In the small village of Endicott, located in Upstate New York, we find Lloyd Knecht III, a man who is fed up with “the government under President George W. Bush and Congress trampling on citizens’ rights for the past eight years.” Rather than sitting still in the face of continued outrages, Knecht is striking a blow for liberty and personal freedom. How is he doing this, you may ask? By refusing to let those damned firemen come in to his heating and air conditioning business and conduct fire and safety inspections without a warrant. And he was inspired to do so by the recent HBO mini-series on John Adams.
The HBO miniseries about President John Adams is part of the reason Lloyd Knecht III decided against allowing the Endicott Fire Department to inspect his heating and air-conditioning business this year.
Knecht said the inspection was an unreasonable search of his property, but a jury disagreed.
They found Knecht guilty of violating village code regarding annual fire inspections and fined him $50,000. Knecht’s attorney, Kevin Guyette, said the decision is being appealed to Broome County Court. Guyette said he has no comment on the fine, but instead is arguing the village code is a violation of his client’s Fourth Amendment rights.
Once we get past the somewhat humorous nature of this story it becomes worthwhile to examine whether or not plaintiff has a leg to stand on here. Common sense would seem to dictate that fire and safety inspections are part and parcel of our social fabric, but regular observers of the courts know all too well that “common sense” and “judicial procedure” rarely collide in the same sentence. So where have our jurists come down on this question in the past?
It turns out that the Supreme Court has a long, colorful history in dealing with 4th amendment issues and safety inspections. It dates back to the 1959 Frank v. Maryland ruling, wherein the court found that “householders were bound to admit inspectors not armed with warrants.” This finding seemed to be supported in National Treasury Employees Union v. Von Raab (1989) which, oddly enough, was a case based on questions surrounding mandatory drug testing of public employees. The court went further in their ruling, however, determining that “other governmental agencies, such as housing, fire, health, welfare, and safety inspectors,” also have searching capabilities, and these powers “have a lesser standard than probable cause and often invoke an element of surprise” such as may be required in public inspections.

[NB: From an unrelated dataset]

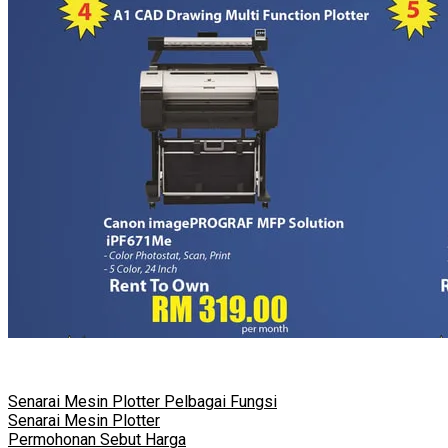
Senarai Mesin Plotter Pelbagai Fungsi
Senarai Mesin Plotter
Permohonan Sebut Harga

All of this would sound like bad news for Mr. Knecht, except the rulings didn’t pass the test of time. More recently, the Supremes heard Camara v. Municipal Court and See v. City of Seattle, where they overturned the Frank ruling in each case, and “forbade punishment of those who refuse to admit warrantless inspectors.” So, good news for our modern day John Adams, n’est-ce pas?
Not quite. Each of the recent findings notes that the 4th amendment specifies the right of the people to be secure in their persons, houses, papers, and effects. The common theme is that these protections are in place for citizens in their homes. The bar to be met for businesses is considerably lower, possibly resting below sea level. A householder is seen as controlling the access to their home, with no person being legally allowed inside without their consent and the owner assuming the brunt of responsibility for what transpires therein. Business, on the other hand, are presumed to be open to the public and the government’s need to ensure the safety and security of those visitors trumps the assumed 4th amendment rights of the owner.
So, we salute Mr. Knecht for his libertarian styling and willingness to poke a finger in the eye of authority, but this will likely turn out to be an expensive lesson in constitutional law for him and his attorney. Keep up the fight, though!